Truell sets sights on 10 digits for primary fund – Exclusive

Disruptive Capital Finance, the family office chaired by Edi Truell, has upped the target for its primary fund from £500m due to investor demand.

Disruptive Capital Finance, the family office which has so far invested on a deal-by-deal basis, is looking to raise up to $1 billion for a new primary vehicle, chairman Edi Truell told Private Equity International.

Truell said he has yet to decide in which currency Disruptive IX will be denominated, but it is likely to be in US dollars. The fund, which is in pre-marketing, was originally expected to seek £500 million ($624 million; €585 million), as reported by PEI.

DCF has also held a final close on its first third-party capital fund on its £75 million hard-cap.

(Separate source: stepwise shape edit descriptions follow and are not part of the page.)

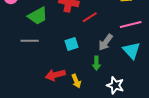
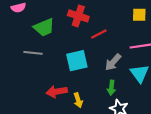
cyan square: (72, 44) -> (77, 61), size x1.5
green arrow: (96, 63) -> (111, 88), moved

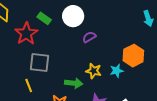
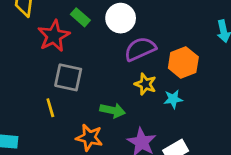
purple semicircle: (89, 37) -> (140, 49), size x1.6
orange hexagon: (133, 56) -> (183, 62), moved
yellow star: (94, 71) -> (145, 84), moved

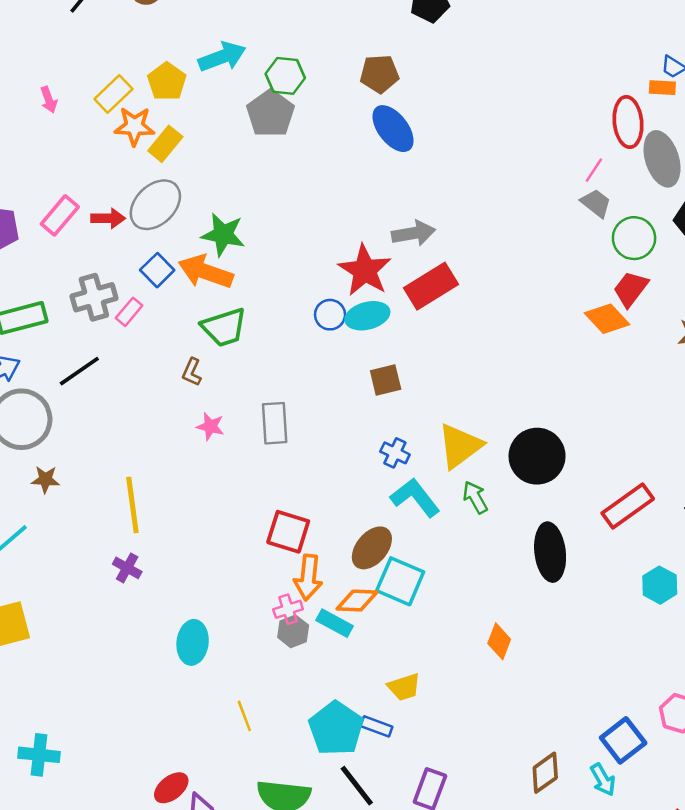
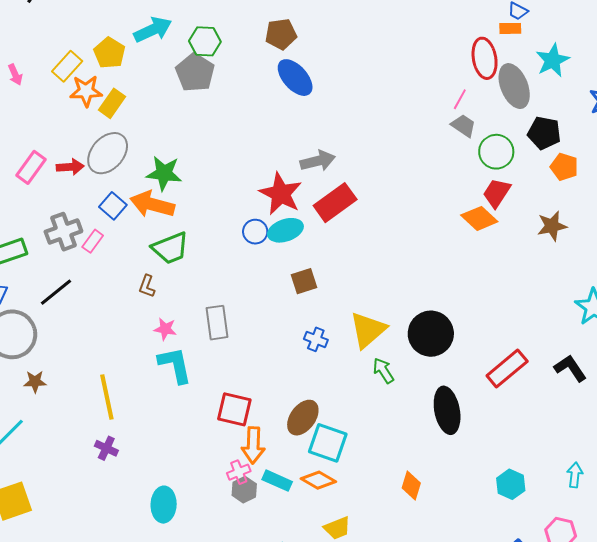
cyan L-shape: (415, 497) -> (175, 365), moved, turned 30
cyan hexagon: (660, 585) -> (511, 484), moved
orange diamond: (357, 601) -> (318, 480), moved, turned 32

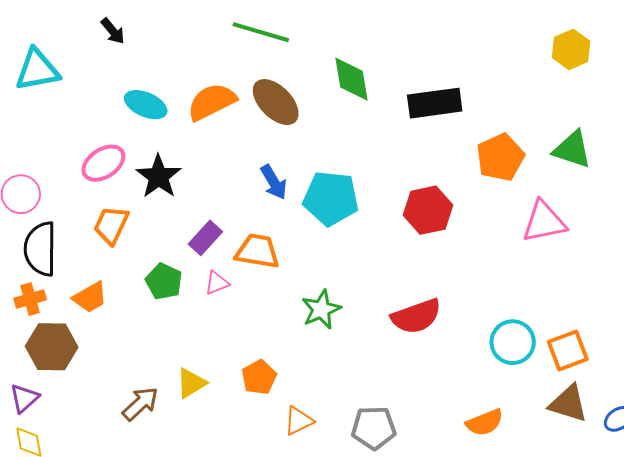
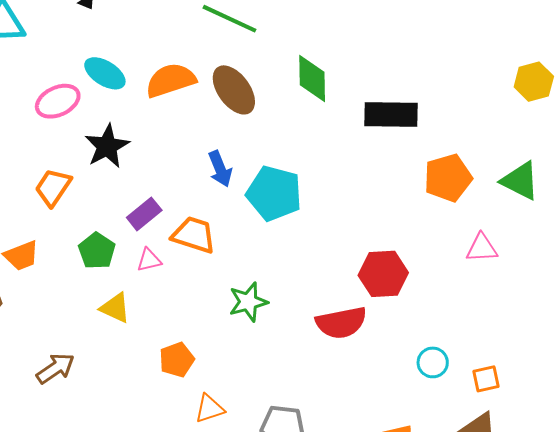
pink ellipse: (103, 163) -> (58, 101), moved
red hexagon: (428, 210) -> (383, 274), moved
pink triangle: (544, 222) -> (482, 248), size x0.7
cyan circle: (513, 342) -> (433, 362), size x0.7
orange square: (568, 350) -> (486, 379), size x0.7
yellow triangle: (191, 383) -> (115, 308), moved, turned 48

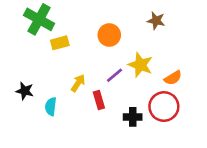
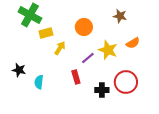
orange semicircle: (173, 78) -> (133, 43), moved
yellow arrow: (78, 83) -> (60, 48), moved

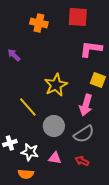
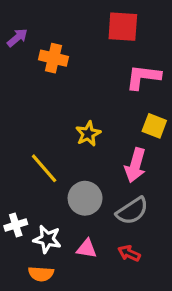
orange cross: (39, 23) -> (54, 58), moved
purple arrow: (14, 55) -> (17, 38), moved, turned 96
yellow star: (56, 85) -> (88, 134), size x0.7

The fund, Secondary Disruptive, was oversubscribed.

Truell describes that vehicle as a “top-up” fund; it will invest exclusively in DCF’s existing portfolio of companies, which are expanding globally and require additional capital to keep growing.

The current DCF portfolio of assets has grown from £80 million in autumn 2015 – when it was purely Truell family capital – to £190 million, through organic growth and £75 million of expansion capital from co-investors.

In addition to the top-up fund, DCF has amassed £225 million of co-investment capital which will invest in a sub-set of the firm’s current portfolio – those companies which Truell refers to as ‘stay-rich’ assets as opposed to ‘get-rich’, i.e., more established businesses with a lower risk profile.

Truell told PEI there is sufficient interest in the Disruptive Capital Co-Invest fund to hold an immediate close, with the overflow from the oversubscription on the top-up fund going into the co-investment vehicle.

The funds will charge a management fee of just 1 percent, only on invested capital, with 20 percent carried interest after a hurdle of 7 percent is met. The primary fund will have a four-year investment period and 10-year fund life, while the top-up fund will have a three-year investment period and a total fund life of seven years.

Truell told PEI in October that one of the reasons behind his decision to raise a third-party fund is “it’s about as much effort to do a deal-by-deal fundraising as it is to do a fund”, and that a fund will help DCF improve its execution rate.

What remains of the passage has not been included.